Friday 17 December 2010

The path to war...

One Hundred and Fifty Years ago today, a Convention  which had been elected on December 6th, met in South Carolina to discuss secession. It had been summoned by the South Caolina's state legislature. Delegates from the several districts and parishes of the State assembled in Columbia. On 20th December - at 1.15pm they passed a resolution - unanimously, to secede.

It stated

"The State of South Carolina At a convention of the People of the State of South Carolina, begun and holden at Columbia, on the Seventeenth day of December, in the year of our Lord one thousand eight hundred and sixty, and thence continued by adjournment to Charleston, and there by divers adjournment to the Twentieth day of December in the same year- An Ordinance to dissolve the Union between the State of South Carolina and other States united with her under the compact entitled "The Constitution of the United States of America"

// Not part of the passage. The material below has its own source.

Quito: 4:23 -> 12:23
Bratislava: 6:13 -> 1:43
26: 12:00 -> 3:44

We, the people of the State of South Carolina, in Convention assembled, do declare and ordain, and it is hereby declared and ordained. That the Ordinance adopted by us in Convention, on the twenty-third day of May in the year of our Lord one thousand seven hundred and eighty-eight, whereby the Constitution of the United States of America was ratified, and also all Acts and parts of Acts of the General Assembly of this State, ratifying amendments of the said Constitution are hereby repealed; and that the union now subsisting between South Carolina and other States under the name of "The Constitution of the United States of America" is hereby dissolved. Done at Charleston, the twentieth day of December, in the year of our Lord one thousand eight hundred and sixty."

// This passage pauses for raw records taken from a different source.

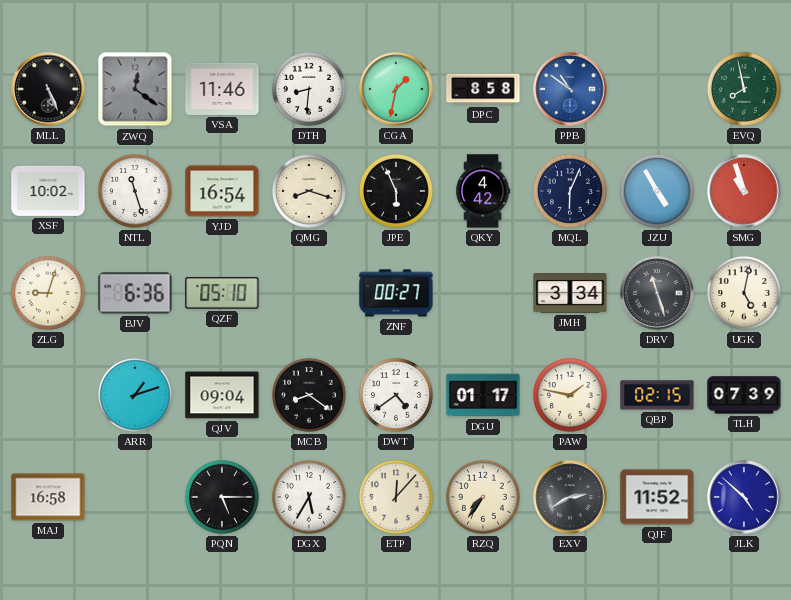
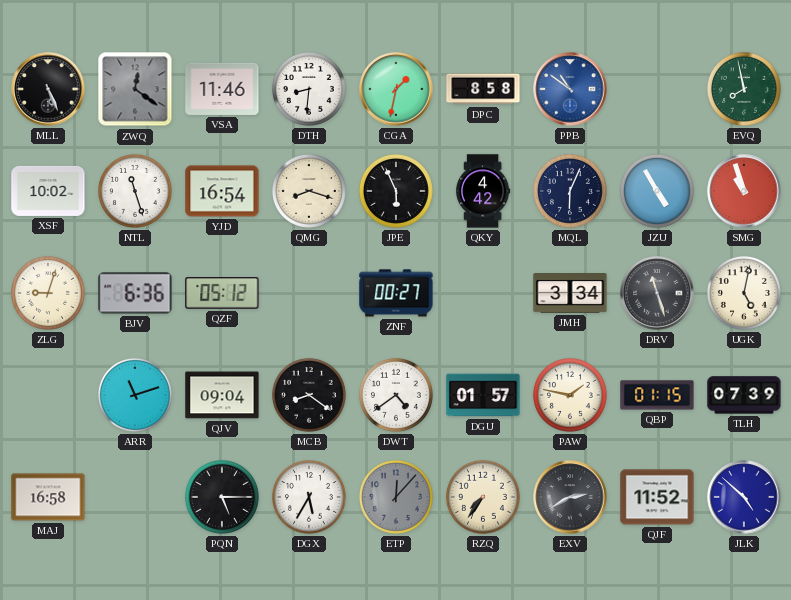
QZF: 05:10 -> 05:12
ARR: 1:12 -> 11:12
DGU: 01:17 -> 01:57
QBP: 02:15 -> 01:15
ETP dial: cream -> grey
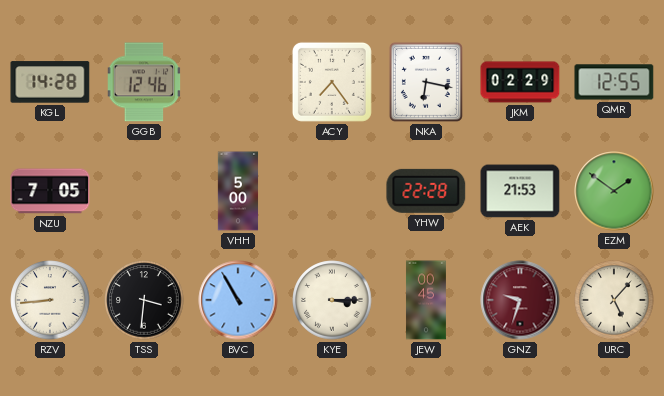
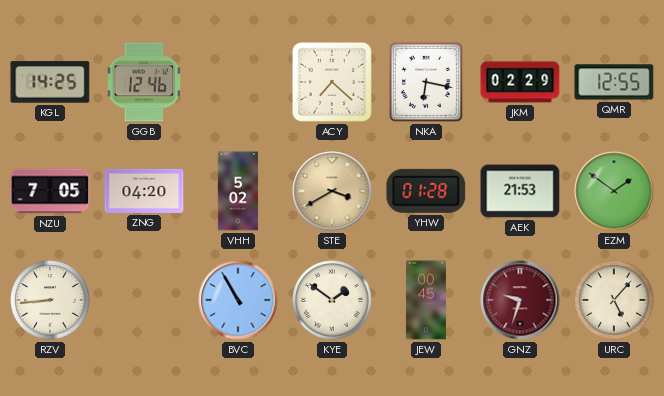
KGL: 14:28 -> 14:25
ACY: 7:24 -> 7:22
ZNG: none -> 04:20
VHH: 5:00 -> 5:02
STE: none -> 3:40
YHW: 22:28 -> 01:28
TSS: 3:31 -> none
KYE: 3:15 -> 1:51
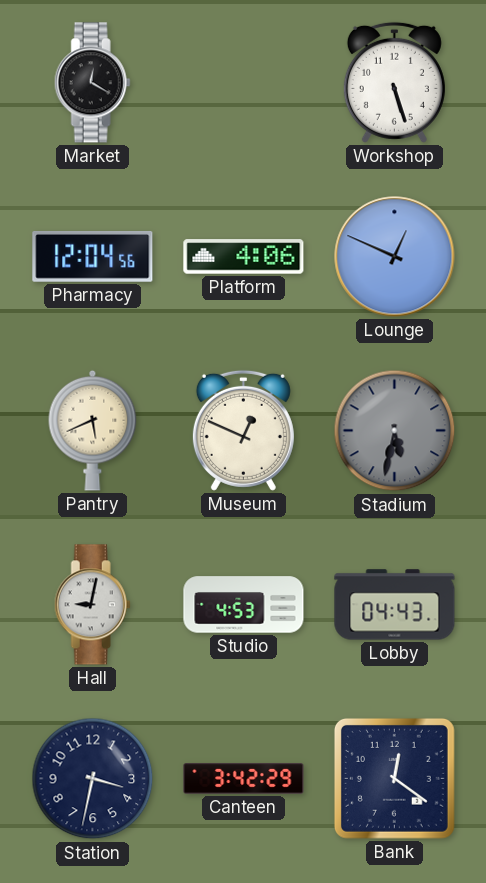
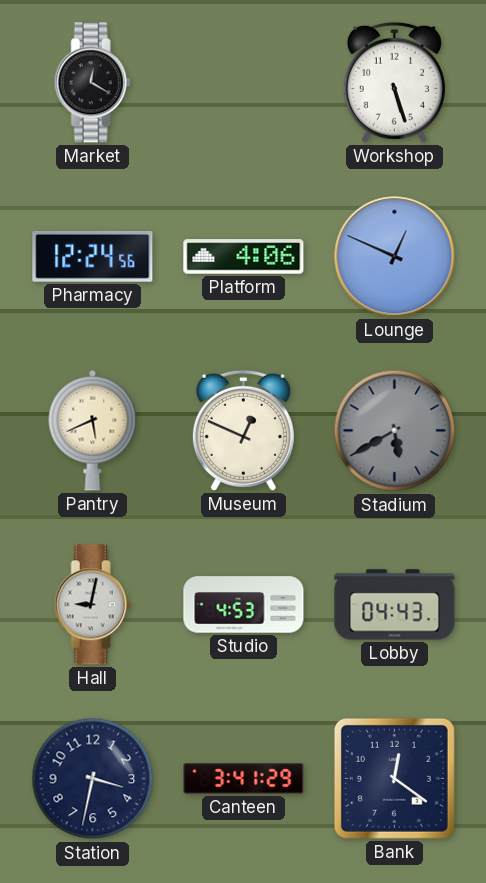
Pharmacy: 12:04 -> 12:24
Stadium: 5:32 -> 5:40
Canteen: 3:42 -> 3:41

An important step had been taken, which led to the outbreak of hostilities on 12th April at Fort Sumter. South Carolina's actions were followed by Mississippi (Jan. 9th), Florida (Jan. 10th), Alabama (Jan. 11th), Georgia (Jan. 19th), Louisiana (Jan. 26th), and Texas (Feb. 1st) -- and the threat of secession by four more -- Virginia, Arkansas, Tennessee, and North Carolina.

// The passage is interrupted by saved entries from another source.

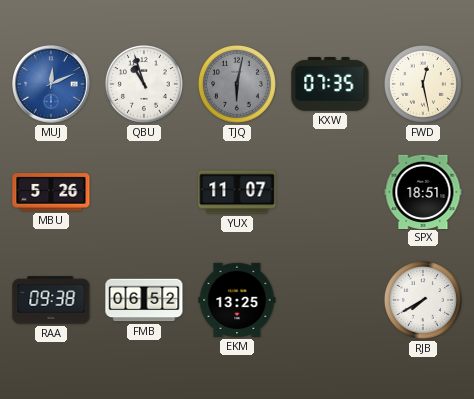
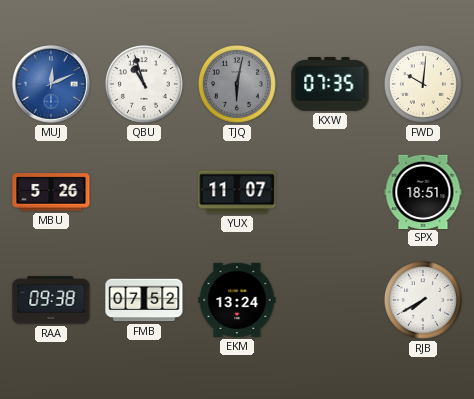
FWD: 12:28 -> 10:01
FMB: 06:52 -> 07:52
EKM: 13:25 -> 13:24
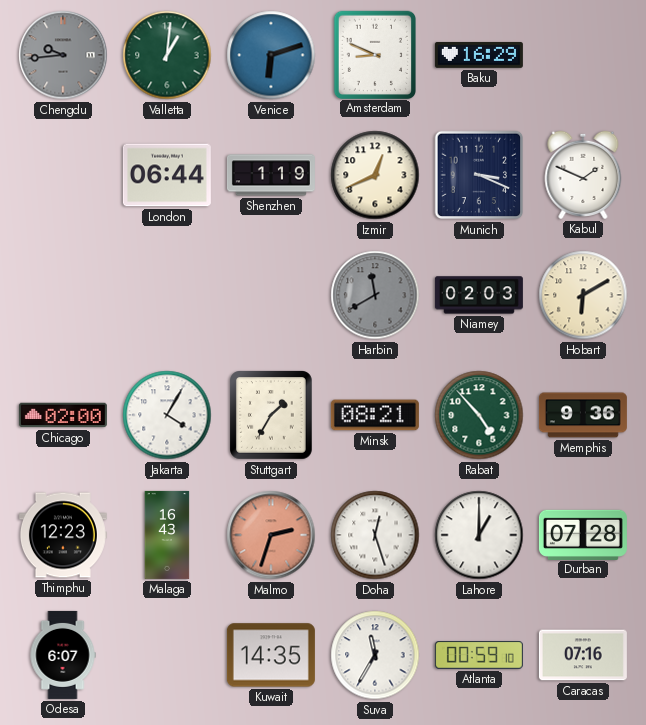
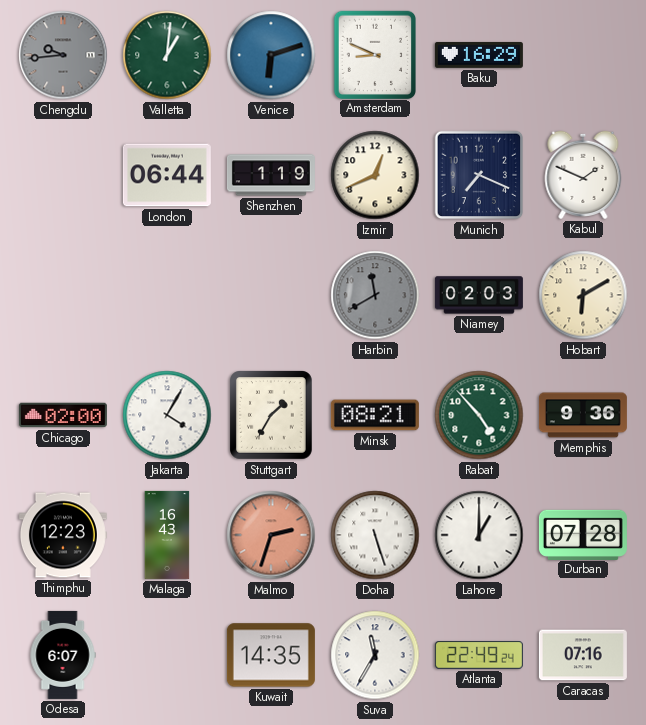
Munich: 3:19 -> 7:19
Doha: 12:27 -> 5:27
Atlanta: 00:59 -> 22:49
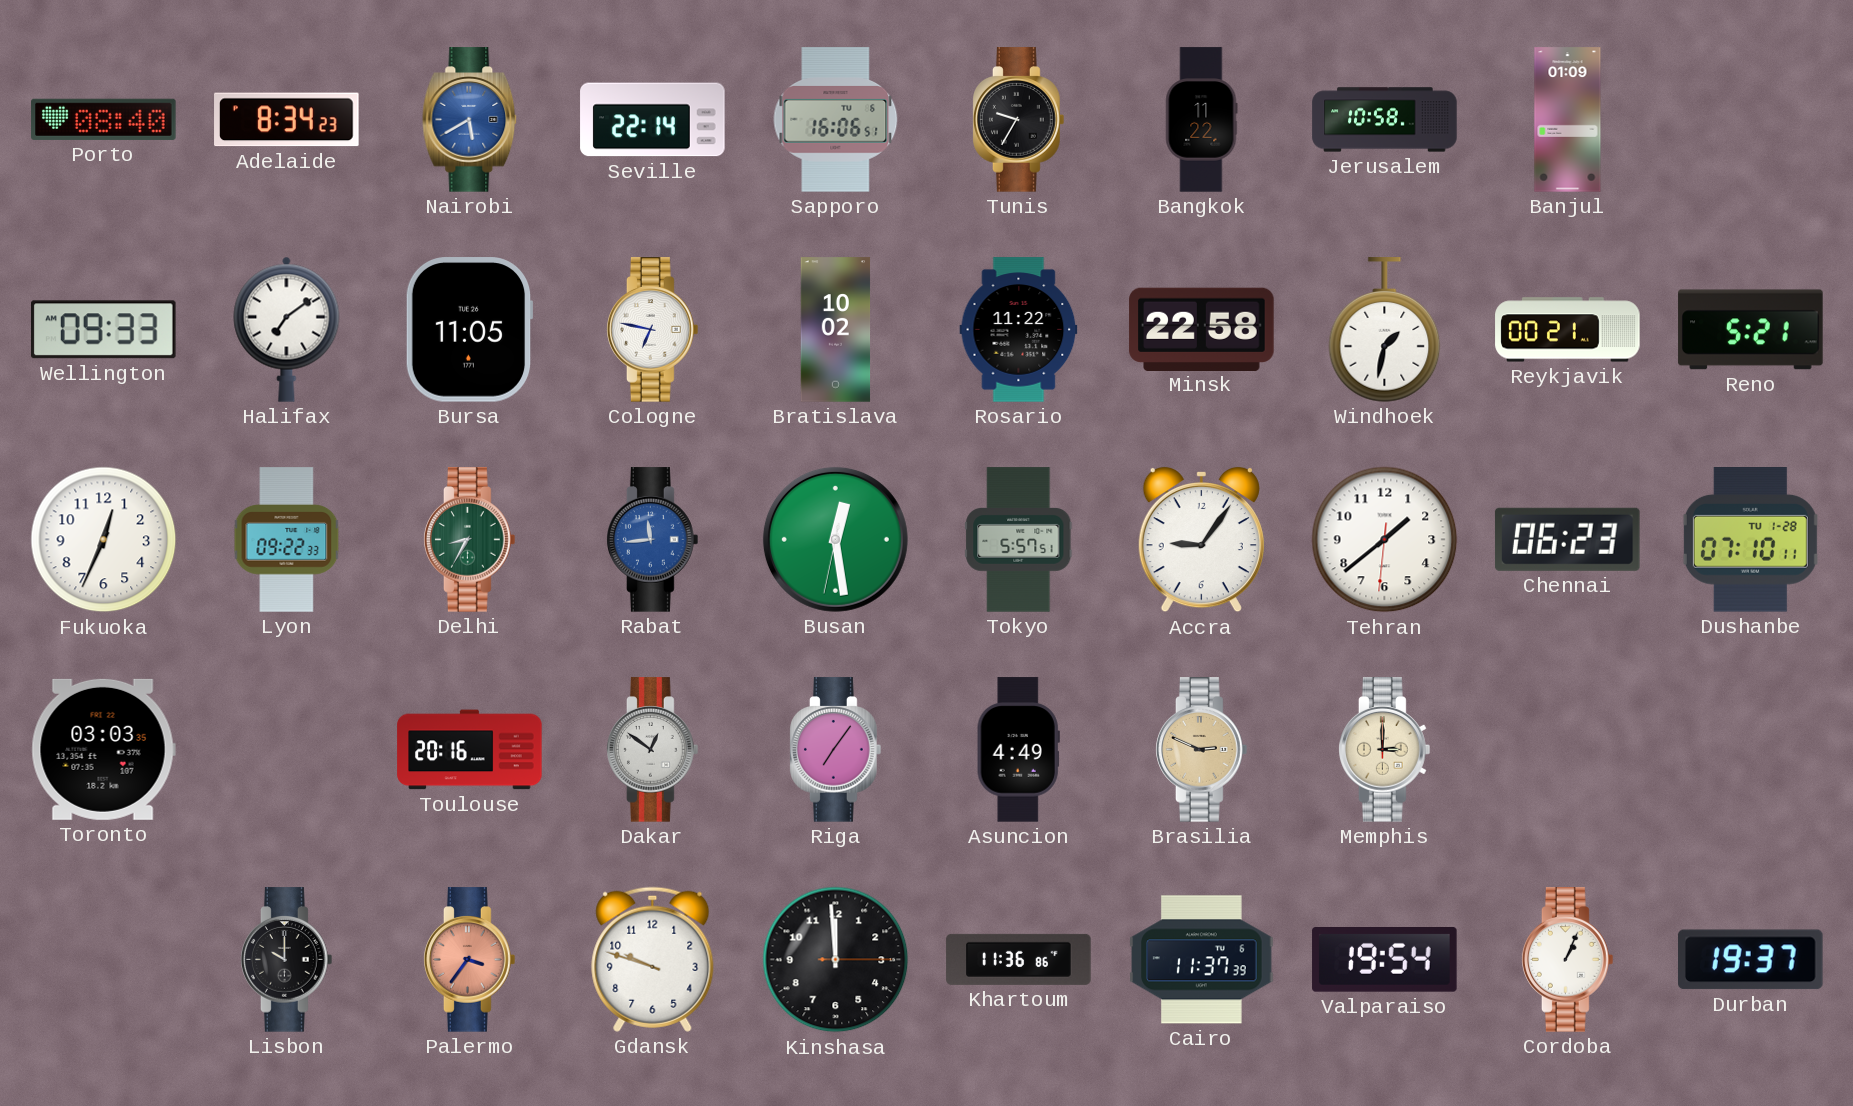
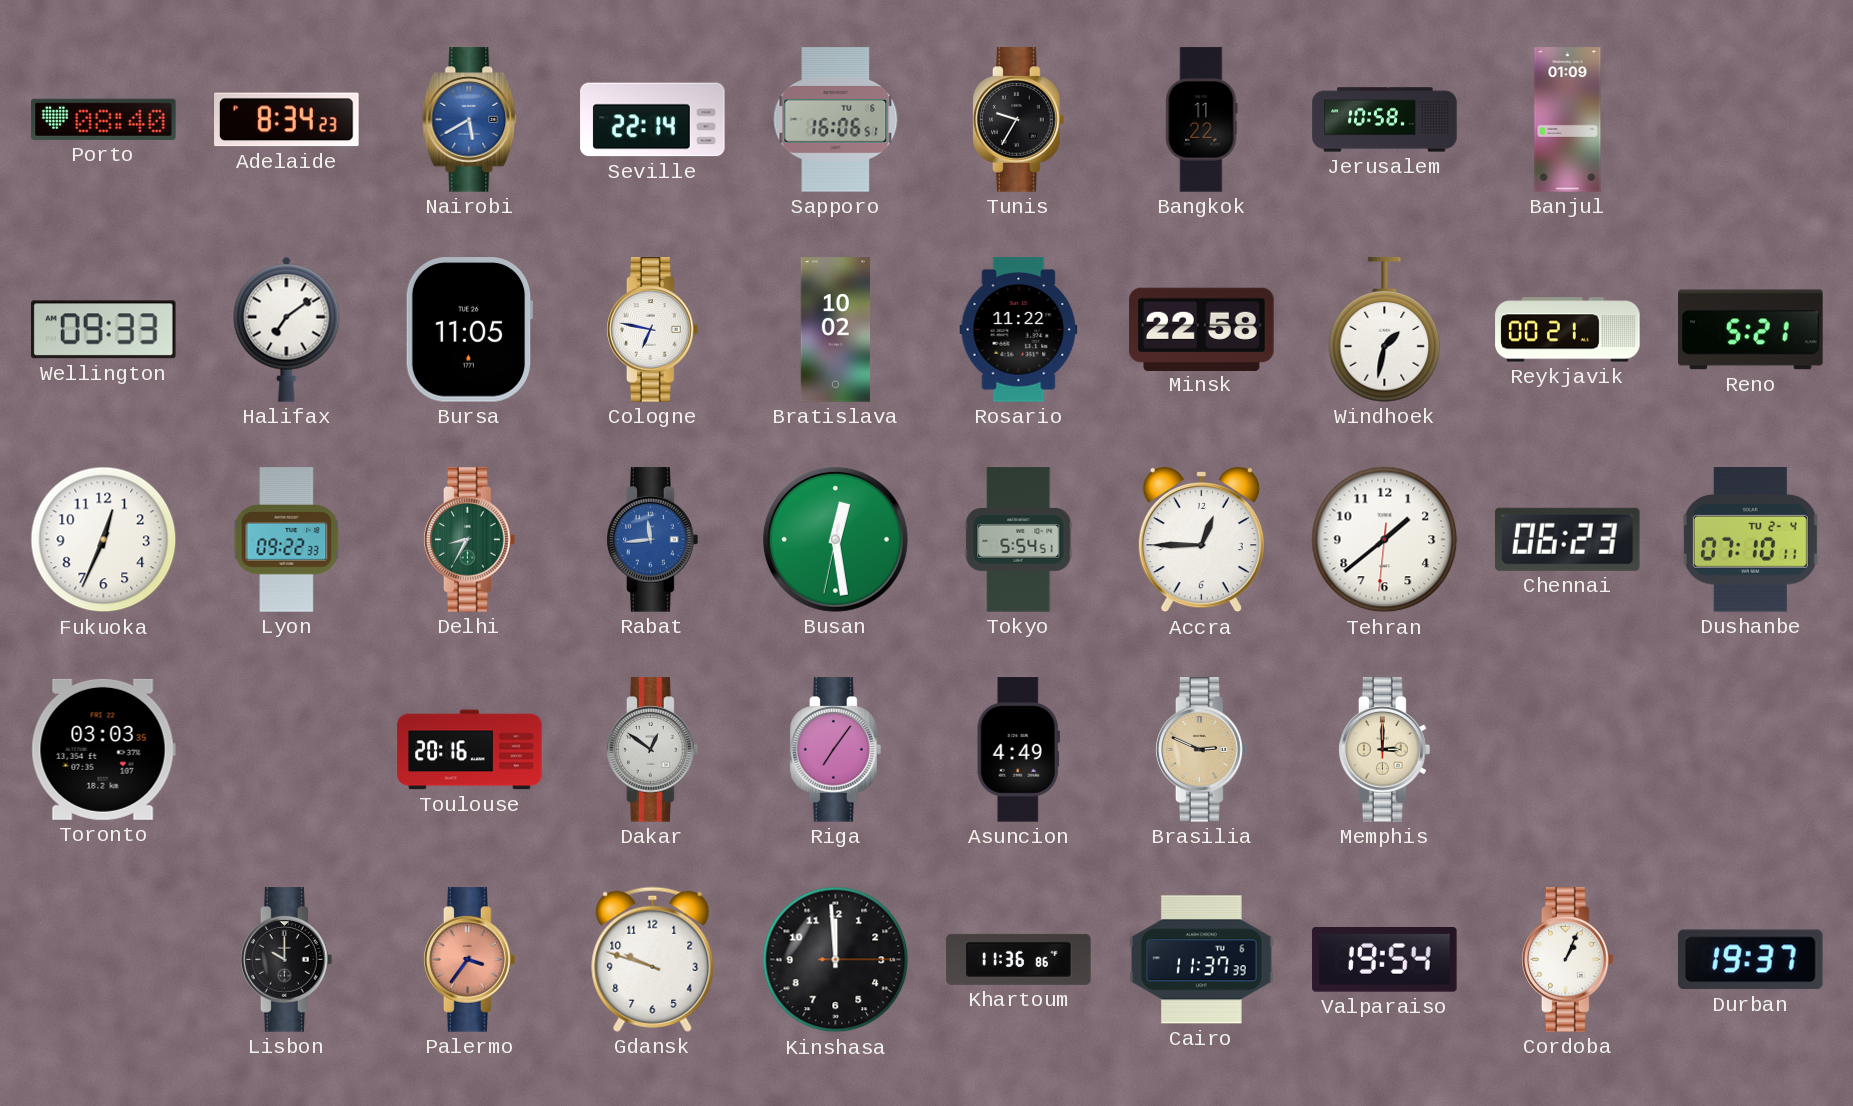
Tokyo: 5:57 -> 5:54
Accra: 9:06 -> 12:45
Dushanbe date: TU 1-28 -> TU 2-4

There are a number of good websites dedicated to providing information about the civil war - they include

The Civil War homepage (Civil War Net)
Civil War Preservation Trust

One year later this "news item" appeared


The first newspapers from London printed after the “Trent Affair” had exploded there, reached the former colonies in America today, and reactions were strong and immediate. Capt. Charles Wilkes, U.S. Navy, had stopped the British mail ship “Trent” on the high seas by force of arms, and had removed the Confederate commissioners Mason and Slidell, who now languished in a prison in Boston Harbor. To which the London Times commented: “By Capt. Wilkes let the Yankee breed be judged. Swagger and ferocity, built on a foundation of vulgarity and cowardice, these are the characteristics, and these are the most prominent marks by which his countrymen, generally speaking, are known all over the world.” In more diplomatic circles, Lord Russell was debating whether to demand an apology or just declare war.